Robo-advisers try to address this underserved segment of the market by, largely, cutting out the expensive human advisers and serving up advice via computer programs.
At the moment, the advice they offer is a shadow of that provided by good investment advisers who act as fiduciaries to those with large accounts. But it might not be too far removed – and perhaps even superior – to the sales job that frequently masquerades as investment advice from non-fiduciaries.
Simple asset allocation, implementation, rebalancing and monitoring are at the heart of what robo-advisers do today. It's a service that in many ways is similar to that offered by balanced mutual funds, apart from some asset allocation customization and a few other tweaks.
Asset allocation is typically determined via client interviews and questionnaires. The idea is to try to figure out a client's capacity and willingness to take on risk. Each client's risk-reward profile is then used to sort them into one of a handful of suitable model portfolios.
This is where a set of rules, or an algorithm, comes in. The idea is to make sure that conservative little old ladies, and gentlemen, stick with GICs, bonds and other predictable investments. On the other hand, aggressive wrinkle-free investors might be best served with stock-heavy portfolios. Or at least that's the general idea.
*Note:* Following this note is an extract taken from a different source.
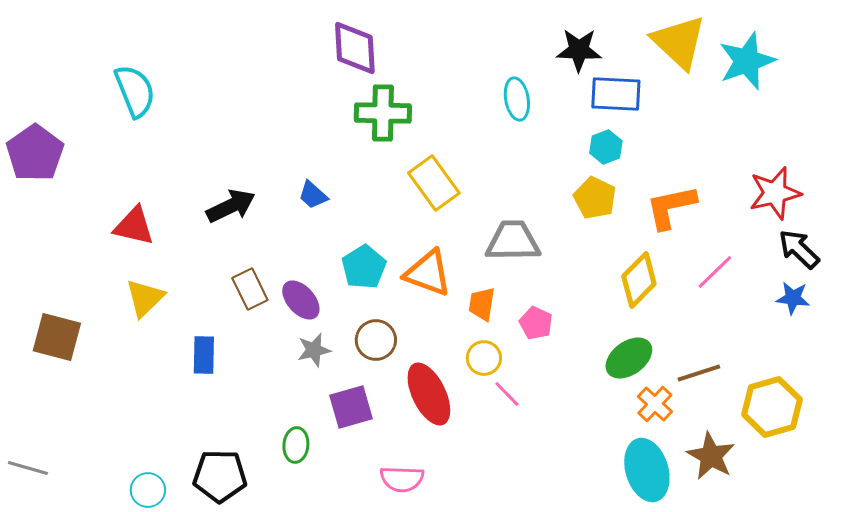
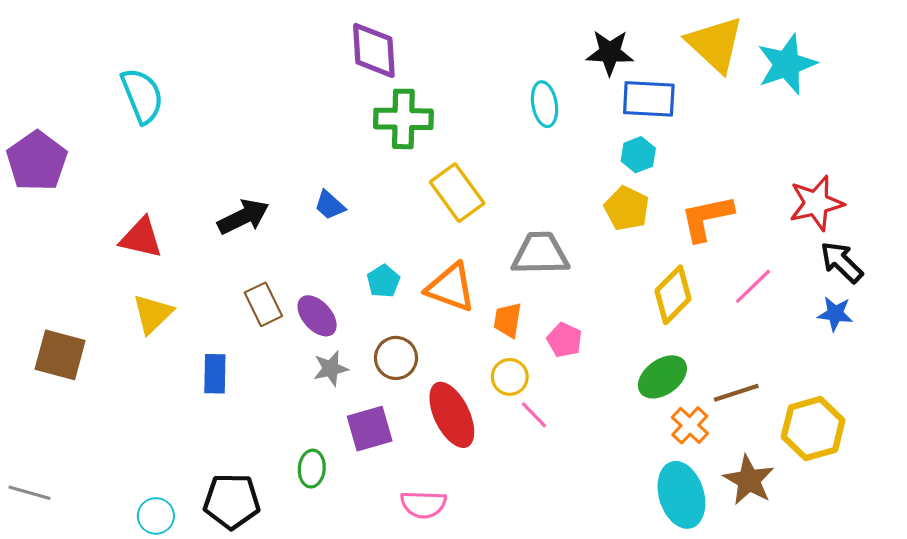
cyan pentagon: (364, 267) -> (383, 281), size x0.7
But it's a balancing act because assets with high expected returns usually come with a good deal of risk while low-risk investments often offer little in the way of return. Generally speaking, investors should hold a combination of assets that have the best expected returns that they can stick with through several market cycles.
Most people do well with simple balanced portfolios with about 40 per cent in bonds and 60 per cent in stocks, which provide a happy medium between risk and reward. Those who are more risk averse can ratchet up their bond holdings (at the expense of expected returns) while risk seekers can opt for more stocks.
The precise asset allocation decision appears to be complicated, but it doesn't have to be and, for experienced investors, it's generally not worth paying money for.
If you haven't figured out the best allocation for you, look up the Vanguard Investor Questionnaire online and take their test for free. It will provide a suggested stock-bond split depending on a series of 11 questions.
Once you know a good allocation, head on over to adviser Dan Bortolotti's blog at CanadianCouchPotato.com, and click on "Model Portfolios," which contains low-fee model portfolios based on index funds or exchange-traded funds that are suitable for self-directed investors.
(If in doubt, select a slightly lower risk portfolio than indicated because most people become more risk intolerant than initially expected during bear markets.)
For instance, his balanced ETF portfolio holds 40 per cent of its money in the BMO Aggregate Bond Index ETF (ZAG), 20 per cent in the Vanguard FTSE Canada All Cap Index ETF (VCN), and 40 per cent in the iShares Core MSCI All Country World ex Canada Index ETF (XAW). All for a blended annual fee (MER) of just 0.14 per cent. That's far lower than a tenth the fee of many regular balanced funds and well below the cost of robo-advisers. (Low-fee funds or robo-advisers should be considered by those of very modest means.)
Building a simple balanced portfolio of index funds isn't rocket science and picking one that fits your risk profile is relatively straightforward. Unless you have money to burn, it doesn't make sense to pay for something you can easily do yourself.